Datafable/epu-index

Endpoint for highest ranking article for a day

Closed this issue · 9 comments

Create an endpoint to retrieve the highest ranking article for a day. This will power the functionality described in #16. This functionality cannot be provided by the endpoint described in #25 which - if build - returns article information that is considered private and thus requires authentication.

If no (highest ranking) article is available for a certain day, an empty object should be returned (@bartaelterman: or what is the consensus here?)

URL

I propose: https://epu-index.herokuapp.com/api/highest-ranking-article

Options

format=json
date=yyyy-mm-dd (required)

Returns

{
    "article_title": "Pluto en zijn grootste maan Charon zoals je ze nog nooit zag",
    "article_url": "http://www.demorgen.be/wetenschap/pluto-en-zijn-grootste-maan-charon-zoals-je-ze-nog-nooit-zag-a2390841/",
    "article_newspaper": "De morgen"
}

date, epu and score could optionally be returned as well.

@bartaelterman, please review.

Updated return fields to use underscores to be more consistent with #45

date seems redundant to return. epu and score actually mean the same thing. Still needs to be added to the model though. It is possible that we don't have the score for articles published before 2013 (see #52)

  1. Do articles have scores? I thought they were ranked as positive/negative
  2. How far back in time are we able to show the highest ranking article?
  1. Yes, articles have individual scores ranging from minus infinity to infinity. If the score is > 0, the article is positive, otherwise it is negative.
  2. I have a file with articles from march 1994 until december 17, 2013. These articles where scraped and scored with the previous version of the software, and apparently, the individual score for the articles was not saved (or at least, I don't have it). Note that this list contains only positive articles. I know that because for instance on January 8, 2000, the epu index was 0.5 (meaning 1 positive article out of 2 journals scraped). If I look at the articles I got, I indeed find only one article that day. I repeated this for a couple of other days and it seems to fit.
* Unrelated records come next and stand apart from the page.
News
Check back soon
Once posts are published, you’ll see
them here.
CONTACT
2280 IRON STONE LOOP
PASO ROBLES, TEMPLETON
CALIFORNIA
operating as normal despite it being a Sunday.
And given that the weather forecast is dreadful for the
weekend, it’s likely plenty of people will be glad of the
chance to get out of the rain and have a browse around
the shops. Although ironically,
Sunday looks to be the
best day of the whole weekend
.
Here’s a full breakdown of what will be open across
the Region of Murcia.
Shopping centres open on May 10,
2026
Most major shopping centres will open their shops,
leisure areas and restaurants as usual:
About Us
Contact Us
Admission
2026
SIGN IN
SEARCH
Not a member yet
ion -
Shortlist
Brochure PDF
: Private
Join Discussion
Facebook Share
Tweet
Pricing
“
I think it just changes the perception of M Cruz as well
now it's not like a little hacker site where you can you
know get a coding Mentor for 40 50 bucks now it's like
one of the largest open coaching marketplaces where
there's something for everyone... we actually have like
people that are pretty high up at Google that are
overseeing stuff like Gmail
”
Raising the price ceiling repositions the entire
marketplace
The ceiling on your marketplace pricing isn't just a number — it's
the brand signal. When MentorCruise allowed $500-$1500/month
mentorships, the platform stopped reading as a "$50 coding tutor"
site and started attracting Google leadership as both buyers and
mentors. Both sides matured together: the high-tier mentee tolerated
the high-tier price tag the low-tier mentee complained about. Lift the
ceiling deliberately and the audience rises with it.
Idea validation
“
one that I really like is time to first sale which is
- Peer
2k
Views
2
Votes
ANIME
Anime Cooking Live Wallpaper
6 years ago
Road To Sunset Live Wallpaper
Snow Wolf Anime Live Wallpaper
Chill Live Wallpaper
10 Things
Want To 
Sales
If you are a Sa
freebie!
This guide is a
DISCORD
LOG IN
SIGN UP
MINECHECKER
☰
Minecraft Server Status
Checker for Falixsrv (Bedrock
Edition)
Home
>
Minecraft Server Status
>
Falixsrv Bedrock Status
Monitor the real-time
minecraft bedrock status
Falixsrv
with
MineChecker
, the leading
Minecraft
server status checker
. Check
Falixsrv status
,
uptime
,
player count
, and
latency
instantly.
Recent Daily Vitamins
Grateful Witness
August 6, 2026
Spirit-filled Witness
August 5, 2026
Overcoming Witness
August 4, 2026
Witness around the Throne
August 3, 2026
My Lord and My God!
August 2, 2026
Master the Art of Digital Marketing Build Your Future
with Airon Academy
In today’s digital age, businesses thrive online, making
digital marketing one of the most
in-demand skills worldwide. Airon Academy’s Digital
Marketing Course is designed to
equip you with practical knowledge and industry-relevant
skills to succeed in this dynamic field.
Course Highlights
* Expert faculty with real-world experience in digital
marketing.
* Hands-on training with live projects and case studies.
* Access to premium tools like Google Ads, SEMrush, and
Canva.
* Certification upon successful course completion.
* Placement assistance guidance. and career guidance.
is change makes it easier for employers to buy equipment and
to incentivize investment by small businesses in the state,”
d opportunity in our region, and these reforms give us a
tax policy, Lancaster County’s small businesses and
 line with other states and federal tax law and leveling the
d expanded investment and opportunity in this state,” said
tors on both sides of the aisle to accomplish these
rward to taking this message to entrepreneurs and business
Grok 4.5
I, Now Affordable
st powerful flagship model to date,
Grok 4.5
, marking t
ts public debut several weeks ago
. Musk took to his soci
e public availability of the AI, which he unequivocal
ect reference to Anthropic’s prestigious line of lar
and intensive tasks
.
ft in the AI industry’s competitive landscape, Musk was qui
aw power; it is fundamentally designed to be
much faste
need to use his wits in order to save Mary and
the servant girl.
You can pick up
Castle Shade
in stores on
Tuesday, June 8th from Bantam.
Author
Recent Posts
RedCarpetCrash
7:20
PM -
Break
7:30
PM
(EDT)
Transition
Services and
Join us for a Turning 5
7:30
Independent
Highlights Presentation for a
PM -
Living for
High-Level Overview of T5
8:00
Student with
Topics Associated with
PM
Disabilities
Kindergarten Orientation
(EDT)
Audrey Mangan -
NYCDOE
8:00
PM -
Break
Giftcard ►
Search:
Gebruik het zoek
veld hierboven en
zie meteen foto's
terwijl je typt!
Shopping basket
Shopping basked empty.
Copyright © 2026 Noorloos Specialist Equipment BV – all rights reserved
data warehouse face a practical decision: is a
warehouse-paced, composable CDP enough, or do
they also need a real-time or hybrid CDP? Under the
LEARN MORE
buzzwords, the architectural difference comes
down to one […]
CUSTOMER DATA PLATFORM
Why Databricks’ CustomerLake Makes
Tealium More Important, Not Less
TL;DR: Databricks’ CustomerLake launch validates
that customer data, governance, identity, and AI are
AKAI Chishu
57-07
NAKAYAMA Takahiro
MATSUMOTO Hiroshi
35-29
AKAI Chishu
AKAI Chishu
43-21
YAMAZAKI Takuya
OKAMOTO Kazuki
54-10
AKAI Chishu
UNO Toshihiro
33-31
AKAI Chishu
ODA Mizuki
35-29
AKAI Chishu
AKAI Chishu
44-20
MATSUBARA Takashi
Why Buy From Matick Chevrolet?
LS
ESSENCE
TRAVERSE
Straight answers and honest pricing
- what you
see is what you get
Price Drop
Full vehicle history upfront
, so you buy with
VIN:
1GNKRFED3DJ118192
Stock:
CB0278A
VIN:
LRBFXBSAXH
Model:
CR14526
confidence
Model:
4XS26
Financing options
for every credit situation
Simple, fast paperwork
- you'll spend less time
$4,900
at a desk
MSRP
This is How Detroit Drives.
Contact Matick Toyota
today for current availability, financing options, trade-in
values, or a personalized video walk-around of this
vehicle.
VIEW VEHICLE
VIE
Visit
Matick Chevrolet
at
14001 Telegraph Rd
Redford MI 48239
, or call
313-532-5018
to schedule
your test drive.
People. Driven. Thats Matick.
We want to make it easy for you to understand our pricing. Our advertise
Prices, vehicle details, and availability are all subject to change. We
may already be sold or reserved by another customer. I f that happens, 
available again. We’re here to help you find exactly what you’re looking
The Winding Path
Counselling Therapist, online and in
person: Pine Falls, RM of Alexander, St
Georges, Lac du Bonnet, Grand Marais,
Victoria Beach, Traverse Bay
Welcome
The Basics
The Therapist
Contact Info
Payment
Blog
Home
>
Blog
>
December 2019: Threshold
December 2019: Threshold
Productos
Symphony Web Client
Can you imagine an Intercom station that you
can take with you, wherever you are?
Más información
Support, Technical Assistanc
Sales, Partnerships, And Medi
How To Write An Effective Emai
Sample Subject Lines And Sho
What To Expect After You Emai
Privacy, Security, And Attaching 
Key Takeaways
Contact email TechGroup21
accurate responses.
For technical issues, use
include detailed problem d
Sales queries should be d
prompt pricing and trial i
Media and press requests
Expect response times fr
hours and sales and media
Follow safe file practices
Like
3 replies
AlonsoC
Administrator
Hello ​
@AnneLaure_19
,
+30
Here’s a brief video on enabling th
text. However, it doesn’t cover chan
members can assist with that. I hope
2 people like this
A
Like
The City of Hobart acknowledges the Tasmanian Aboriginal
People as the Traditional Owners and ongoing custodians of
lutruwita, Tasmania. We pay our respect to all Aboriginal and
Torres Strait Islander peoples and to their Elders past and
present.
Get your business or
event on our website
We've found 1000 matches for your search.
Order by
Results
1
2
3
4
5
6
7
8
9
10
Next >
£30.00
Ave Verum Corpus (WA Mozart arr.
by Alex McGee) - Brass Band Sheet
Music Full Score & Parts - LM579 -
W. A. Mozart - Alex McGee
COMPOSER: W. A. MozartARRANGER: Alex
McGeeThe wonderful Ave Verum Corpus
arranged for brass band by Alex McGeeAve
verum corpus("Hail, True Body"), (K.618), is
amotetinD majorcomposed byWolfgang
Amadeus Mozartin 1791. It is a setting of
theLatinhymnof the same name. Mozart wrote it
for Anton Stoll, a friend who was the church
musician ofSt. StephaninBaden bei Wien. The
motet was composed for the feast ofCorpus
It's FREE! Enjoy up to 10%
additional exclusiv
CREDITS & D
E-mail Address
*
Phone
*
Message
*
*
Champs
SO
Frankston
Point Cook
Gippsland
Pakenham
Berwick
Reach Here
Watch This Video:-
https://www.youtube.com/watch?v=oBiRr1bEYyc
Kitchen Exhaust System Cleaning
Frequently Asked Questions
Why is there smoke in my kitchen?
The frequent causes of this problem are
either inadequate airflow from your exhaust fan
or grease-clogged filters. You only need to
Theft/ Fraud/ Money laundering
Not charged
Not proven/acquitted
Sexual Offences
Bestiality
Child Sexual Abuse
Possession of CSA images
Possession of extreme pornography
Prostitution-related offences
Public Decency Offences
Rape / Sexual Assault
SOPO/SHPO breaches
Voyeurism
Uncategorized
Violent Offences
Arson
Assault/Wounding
We will start scraping articles from december 17 2013 onwards.

We could score the old articles because we'll implement the scoring model anyway (see #51 ) but I am personally a bit wary about that (what happens if we come up with different results? We could spend a lot of time figuring out what went wrong). I marked #52 as a question, so I'll ask the user about this.

Implemented ! Please test and report error or close the issue!

Only one remark:

If I add two articles, one with epu score 18 and one with no epu score (so null) both published on the same day. Then when I request the highest article for that day, I get the one with the empty score. That should be the other one.

Sorry, that was clearly a bug. This is now fixed, by considering EPU=Null as EPU=0.

Does that seems correct? Or should EPU=Null values totally excluded by this endpoint?

This is fine.